EOFException

You can get a EOFException java.io.EOFException in two main ways

EOFException during FileSystem operations

Unless this is caused by a network issue (see below), and EOFException means that the program working with a file in HDFS or another supported FileSystem has tried to read or seek beyond the limits of the file.

There is an obvious solution here: don't do that.

EOFException during Network operations

You can see an EOFException during network operations, including RPC calls between applications talking to HDFS, the JobTracker, YARN services or other Hadoop components.

It can mean

Unexpected Server shutdown

The far end of the network link shut down during the RPC operation.

  1. Verify that the server at the end of the network operation is running -restart it if not.
  2. If the service is an HA component, it may be that failover has occurred -but the client doesn't detect this and retry its operation. Try restartomg the application.

Protocol Mismatch

There is some protocol mismatch between client and server which means that the server sent less data than the client expected. This is rare in the core Hadoop components, as the RPC mechanisms used versioned protocols precisely to prevent versioning problems.
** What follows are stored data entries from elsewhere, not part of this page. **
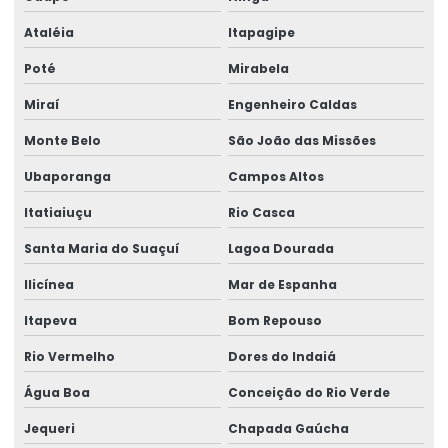
Ataléia
Itapagipe
Poté
Mirabela
Miraí
Engenheiro Caldas
Monte Belo
São João das Missões
Ubaporanga
Campos Altos
Itatiaiuçu
Rio Casca
Santa Maria do Suaçuí
Lagoa Dourada
Ilicínea
Mar de Espanha
Itapeva
Bom Repouso
Rio Vermelho
Dores do Indaiá
Água Boa
Conceição do Rio Verde
Jequeri
Chapada Gaúcha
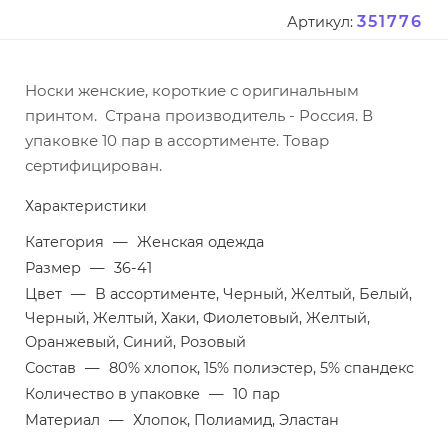
351776
Артикул:
Носки женские, короткие с оригинальным
принтом. Страна производитель - Россия. В
упаковке 10 пар в ассортименте. Товар
сертифицирован.
Характеристики
Категория
—
Женская одежда
Размер
—
36-41
Цвет
—
В ассортименте, Черный, Желтый, Белый,
Черный, Желтый, Хаки, Фиолетовый, Желтый,
Оранжевый, Синий, Розовый
Состав
—
80% хлопок, 15% полиэстер, 5% спандекс
Количество в упаковке
—
10 пар
Материал
—
Хлопок, Полиамид, Эластан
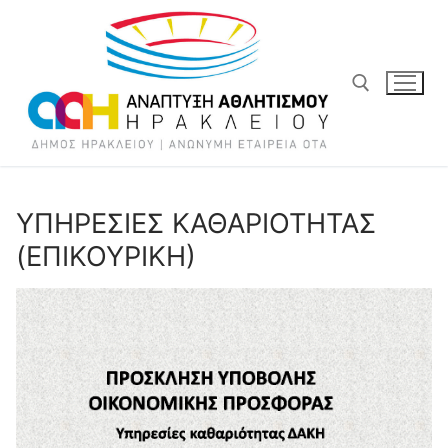
ΥΠΗΡΕΣΙΕΣ ΚΑΘΑΡΙΟΤΗΤΑΣ
(ΕΠΙΚΟΥΡΙΚΗ)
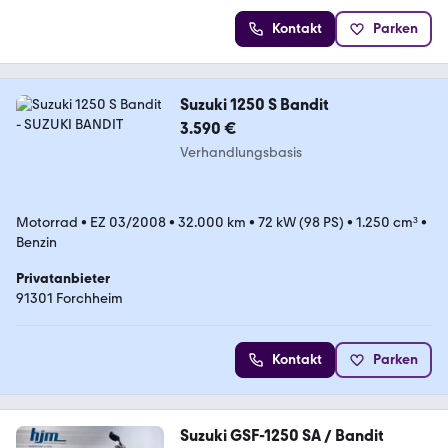
Kontakt
Parken
Suzuki 1250 S Bandit
3.590 €
Verhandlungsbasis
Motorrad
•
EZ 03/2008
•
32.000 km
•
72 kW (98 PS)
•
1.250 cm³
•
Benzin
Privatanbieter
91301 Forchheim
Kontakt
Parken
Suzuki GSF-1250 SA / Bandit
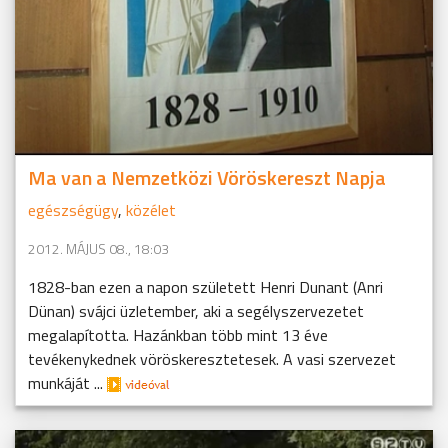
Ma van a Nemzetközi Vöröskereszt Napja
egészségügy
,
közélet
2012. MÁJUS 08., 18:03
1828-ban ezen a napon született Henri Dunant (Anri
Dünan) svájci üzletember, aki a segélyszervezetet
megalapította. Hazánkban több mint 13 éve
tevékenykednek vöröskeresztetesek. A vasi szervezet
munkáját ...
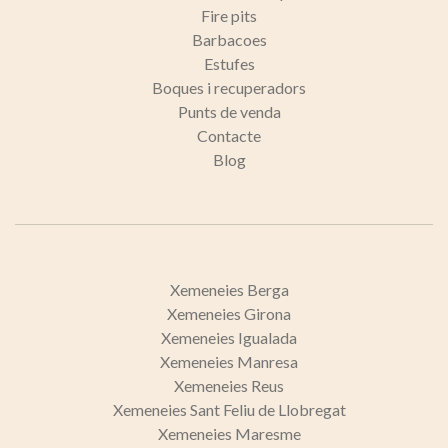
Fire pits
Barbacoes
Estufes
Boques i recuperadors
Punts de venda
Contacte
Blog
Xemeneies Berga
Xemeneies Girona
Xemeneies Igualada
Xemeneies Manresa
Xemeneies Reus
Xemeneies Sant Feliu de Llobregat
Xemeneies Maresme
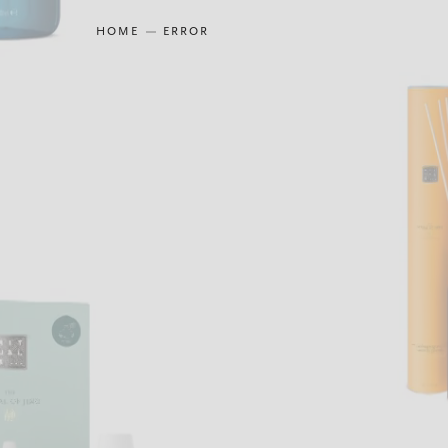
HOME
ERROR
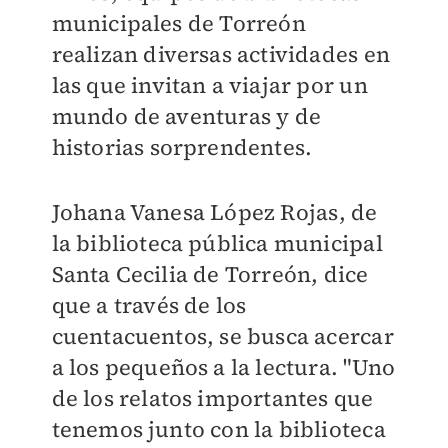
municipales de Torreón
realizan diversas actividades en
las que invitan a viajar por un
mundo de aventuras y de
historias sorprendentes.
Johana Vanesa López Rojas, de
la biblioteca pública municipal
Santa Cecilia de Torreón, dice
que a través de los
cuentacuentos, se busca acercar
a los pequeños a la lectura. "Uno
de los relatos importantes que
tenemos junto con la biblioteca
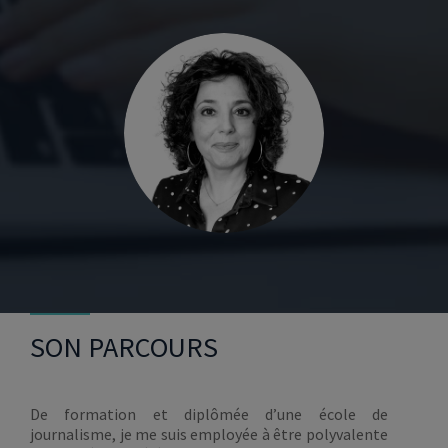
SON PARCOURS
De formation et diplômée d’une école de
journalisme, je me suis employée à être polyvalente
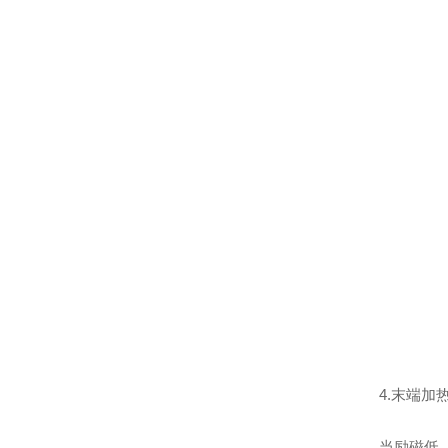
4.末端加
当励磁低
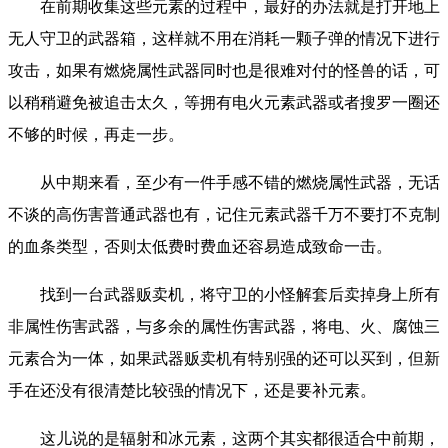
在前期收集这些元素的过程中，最好的办法就是打开地上
无人守卫的武器箱，这样就不用在消耗一颗子弹的情况下进行
攻击，如果有燃烧属性武器同时也是很难对付的怪兽的话，可
以稍稍避免被追击太久，等拥有电火元素武器或者搜罗一圈还
不够的时候，再走一步。
从中期来看，至少有一件手感不错的燃烧属性武器，无话
不谈的高伤害普通武器也有，记住元素武器千万不要打不克制
的血条类型，否则太低费时费血还容易造成致命一击。
找到一台武器贩卖机，将守卫的小怪解套后卖掉身上所有
非属性伤害武器，与多余的属性伤害武器，将电、火、腐蚀三
元素合为一体，如果武器贩卖机有特别强的还可以买到，但新
手在还没有很清楚比较强的情况下，还是要补元素。
这儿说的是辐射和冰元素，这两个其实都很适合中前期，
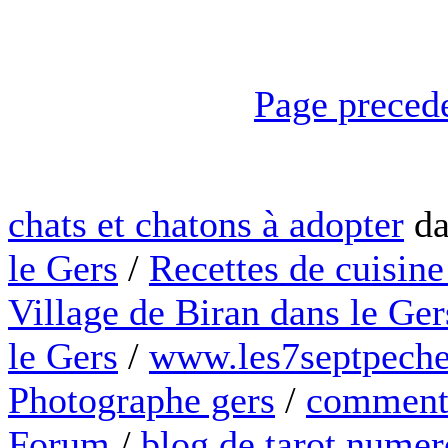
Page preced
chats et chatons à adopter
da
le Gers
/
Recettes de cuisine
Village de Biran dans le Ger
le Gers
/
www.les7septpeche
Photographe gers
/
comment 
Forum
/
blog de tarot numer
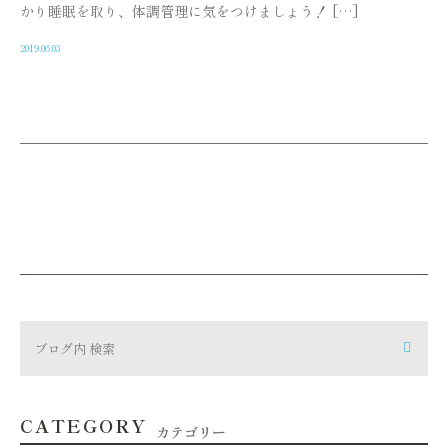
かり睡眠を取り、体調管理に気をつけましょう！ […]
2019.06.03
CATEGORY
カテゴリー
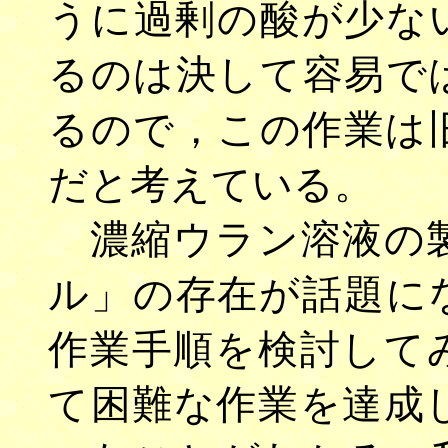
うに過剰の酸が少な
るのは決して容易で
るので，この作業は
だと考えている。
濃縮ウラン溶液の製
ル」の存在が話題に
作業手順を検討して
て困難な作業を達成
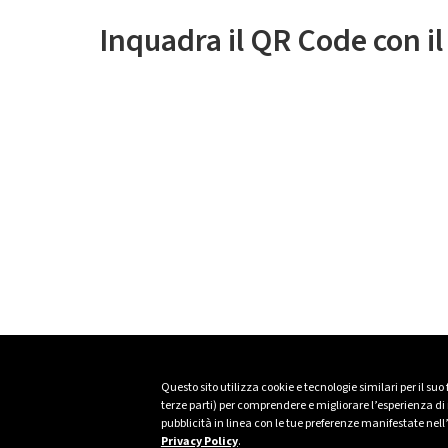
Inquadra il QR Code con i
Questo sito utilizza cookie e tecnologie similari per il suo
terze parti) per comprendere e migliorare l’esperienza di n
pubblicità in linea con le tue preferenze manifestate nell
Privacy Policy
.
It is more likely in a third-party component, or a module talking to a remote filesystem.

  1. Retry the operation, it may work this time.
  2. Look at the stack trace and see if it occurs in a Hadoop class (org.apache.hadoop -especially an RPC one), or something else.
  3. If it happens in one of the Hadoop remote filesystems (s3, s3n, ftp ...etc.), or in Apache HTTP libraries, it usually means the far end has finished early. Try again.

Attention: Developers of RPC clients

If your users see this a lot, it implies it is time to make your client applications use the org.apache.hadoop.io.retry package to make them more resilient to outages.